The $129 Home smart speaker plays a vital role in Google's futuristic vision of "a Google for everyone," powered by its omnipresent Assistant. Virtually nothing about it is new; it's like some Googler bought an Echo and wondered if, uh, maybe Google should make one, too. (I mean, the product development timeline does allow for this.) It’s not a knock-off, though. Google aspires to another level of power, personalization, and accuracy—not to mention a cuter package than the goth tennis ball can Amazon designed.
I like Home. It provides much of what Echo offers, while signaling far more product and platform ambition than Amazon. Great potential is worth only so much, though, and Amazon seems to understand better than anyone what's possible with these devices right now. Sometimes Home feels like sci-fi magic. Sometimes it reaches beyond its grasp and falls flat. The Echo is less impressive, but more reliable.
The good news is, you can’t go wrong here. You’ll like them both, though neither is perfect. The question is how much you’re willing to bet on what these devices could be, and which company you think can deliver on that promise.
Any gadget sitting front-and-center in your home had better look nice. Home does. It sits 6 inches tall, with a bulbous bottom and a sharply sloped top which makes it easy to see the four lights that indicate Home is listening or working. It looks like something you might plant a succulent in, or a modernist orange juice carafe. Or an air freshener.
The speaker is a subtle, matte white, and you can choose from a dozen bottom caps to complete the look. The back features a Google icon and a mute button for when you don’t want any eavesdropping. Home's single cable nestles flat against the bottom. As long as you don't have a complicated Wi-Fi setup, getting up and running with the Home app takes about two minutes. The whole thing is minimalist, thoughtful, and warm. It'll look just right nestled between your fern and that Klabb table lamp you got at Ikea.
Home is an excellent speaker, by the way—richer, brighter and more dynamic than the Echo, and loud enough to fill a room. It's much more than I expected. The downside is Home doesn't work as a standard Bluetooth speaker, which is weird and annoying. Then again, it’s $50 cheaper than the Echo. Gotta save somewhere.
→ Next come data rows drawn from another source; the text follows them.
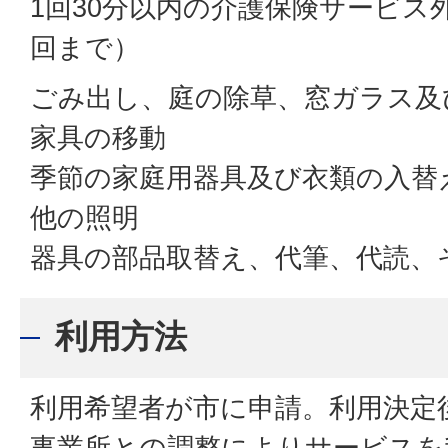
1回30分以内の介護保険サービス
回まで）
ごみ出し、庭の除草、窓ガラス及
家具の移動
季節の家庭用器具及び衣類の入替
他の照明
器具の部品取替え、代筆、代読、
利用方法
利用希望者が市に申請。利用決定
事業所との調整によりサービスを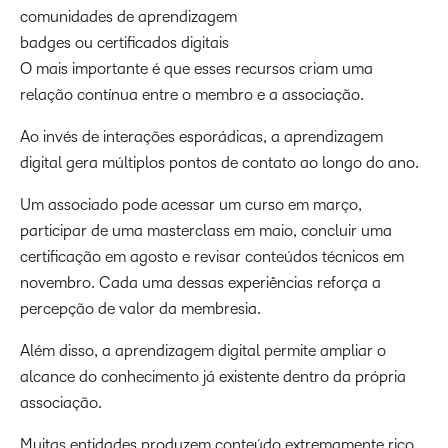
comunidades de aprendizagem
badges ou certificados digitais
O mais importante é que esses recursos criam uma
relação contínua entre o membro e a associação.
Ao invés de interações esporádicas, a aprendizagem
digital gera múltiplos pontos de contato ao longo do ano.
Um associado pode acessar um curso em março,
participar de uma masterclass em maio, concluir uma
certificação em agosto e revisar conteúdos técnicos em
novembro. Cada uma dessas experiências reforça a
percepção de valor da membresia.
Além disso, a aprendizagem digital permite ampliar o
alcance do conhecimento já existente dentro da própria
associação.
Muitas entidades produzem conteúdo extremamente rico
Really, though, Home isn't about the device. Neither is the Echo. It's about what's inside. The thing you talk to, the thing that talks back, the thing that knows I have a meeting and traffic sucks and I'm gonna be late if I don't leave right now. What really matters is the cheerful and chipper chatter coming from the speaker. Without Google Assistant, there’s not much at all to talk about.
The Assistant in Home isn't the same as the one in the Pixel, or the one in the Allo messaging app. OK, strictly speaking, it is the same. But you won't use them the same way, and they don't work the same way. You won't use Home to buy movie tickets or search for pictures. Home is all about quick instructions: "Play that new Bruno Mars song," or "Set a timer for 20 minutes," or "Is it going to rain in San Jose tomorrow?" Its far-field voice recognition seems to be just as good as Amazon's, so I can shout from across my apartment and still be heard over the TV.
This is a Google product, so you'd expect Home to excel at search. It does. Home recited the answer to "What's the difference between acetaminophen and ibuprofen," quickly informed me that giving my dog squash is totally fine as long as it's cooked, and told me the Cubs won game six. Google has spent the last few years refining the "answer boxes" that appear atop your search results and provide context. That work goes to good use here.
In fairness, Home is shockingly stupid sometimes. When I asked when the next Baywatch movie comes out, Home told me 1989, not May 19, 2017. Still, it hits more often than it misses.